第13話 感情の波
ログアウトしたら一気に涙が押し寄せるんだろうなぁ、と思っていたけれど、夫のあまりにもバカげた物言いに涙すら逃げ出してしまった。
これは夢だろうか。現実でないことには間違いないけれど、シミュレーションにしては悪夢が過ぎる。
ベッドから起き上がった私は、うつむいたまま水を受け取った。そして手に持つ水を見つめながら訊いた。
「伊居さん。仮想過去で夫が言ったことって、あくまでAIによるシミュレーションなんですよね? 私の介入で過去が変わって、実際には夫が言っていないことをAIが勝手にしゃべらせたんですよね?」
少し間があった。おそらく説明の仕方を思案しているのだろうが、私には試験結果を保留にされているような心境だった。

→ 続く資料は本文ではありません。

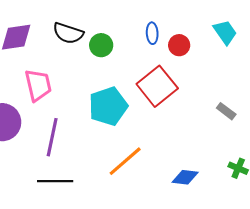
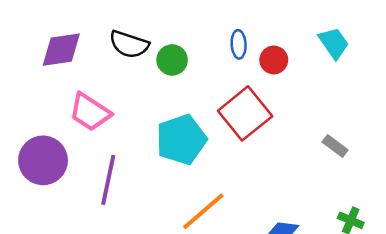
pink trapezoid: (38, 85) -> (90, 112), turned 136

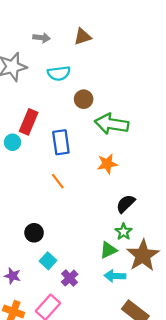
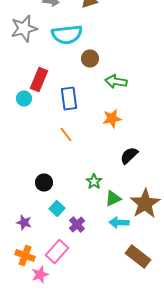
cyan semicircle: (59, 73) -> (67, 34), size x1.4
green arrow: (112, 124) -> (116, 82), size x0.7
green star: (123, 232) -> (94, 182), moved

ようやく口を開いた伊居さんはバツが悪そうにしていた。
「VAISの仮想過去では、本人が言ったことのない言葉は基本的に言いません。AIはデータの蓄積によって学習しますが、独自の創作はしませんから」
伊居さんの説明によると、AIが作り出したように見えるものは、すべて蓄積されたデータの組み合わせでしかないらしい。
夫が言ったことは、その時間、その場所では言っていなくても、別のどこかで言っているはず、ということだ。

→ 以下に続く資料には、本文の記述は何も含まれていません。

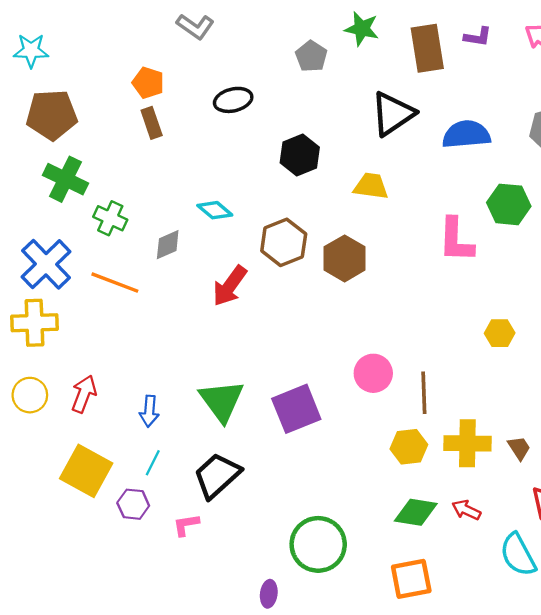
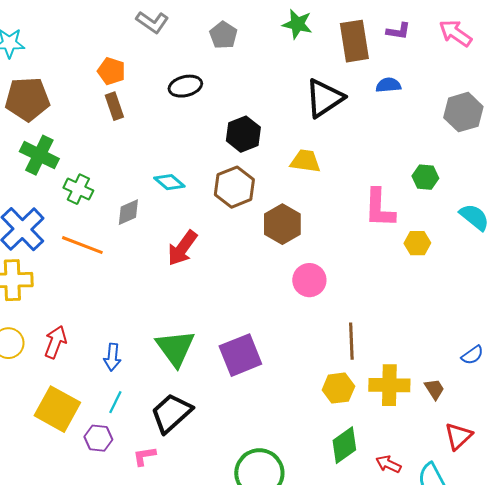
gray pentagon: (311, 56) -> (223, 35), moved
blue semicircle: (466, 134) -> (388, 85), moved, size x0.6
green hexagon: (509, 204) -> (425, 177), size x0.7
brown hexagon: (284, 242) -> (234, 187), moved
yellow hexagon: (500, 333) -> (417, 243), moved
pink circle: (373, 373) -> (309, 280), moved
red arrow: (466, 510) -> (388, 464), moved
green diamond: (416, 512) -> (344, 445), turned -45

AIは賢いので、意味が変わってしまうようなデータの組み合わせ方もしない。
仮想過去の夫が私のことを臭いと評したのなら、それは紛れもなく私のことで、AIが別人の評価を私に当てはめたわけではない。
個人の人格再現についても、あくまで事実がベースになっているので精度が高い。
VAISによる仮想タイムリープは本当のタイムリープと変わらない。ただ現在の現実世界に影響を及ぼさないだけである。
精度が高いことは喜ばしいことだが、正直、今回ばかりはAIの精度の粗が出たという逃げ道が欲しかった。
「
「やめてください……」
「え……?」
現実のほうでは我慢していたのに、これでは顔が大雨の道路のように冠水してしまう。
「優しくしないでください! 飴と鞭みたいで感情がグチャグチャになります」
私は両手で顔を覆った。とても人に見せられる顔じゃない。
声を殺していると、私の肩に温かい手がのった。
たまらず伊居さんの腰に抱き着いて白衣に顔をうずめた。
――そろそろ帰らないと。
5分か、10分か、30分か。どれくらいそうしていたかわからない。
伊居さんは傷心に沈む私にずっと寄り添っていてくれた。
「すみません。ありがとうございます。もう、大丈夫です」
私は顔を伏せたままトイレに駆け込んだ。
顔を洗い、化粧を直す。
私がVAISのある部屋に戻ったとき、伊居さんはコンソールで作業をしていた。
「大丈夫ですか?」
伊居さんはVAISを操作する手を止めて私のほうに顔を向けた。
「はい。ありがとうございます」
「休んでいきますか?」
伊居さんが私を応接室へ連れていこうと近づいてくるけれど、私は首を横に振った。
「いえ、もう帰ります」
伊居さんはラボの入口まで見送りに来てくれた。
「あの……草井さん。よければ今晩、一緒にご飯を食べに行きませんか?」
伊居さんなりに私をメンタルケアしようとしてくれているのだろう。
完全な技術職の彼にそんなことをさせて申し訳ない気持ちになる。
「はい。行きましょう」
でも、今回ばかりは甘えさせてもらうことにした。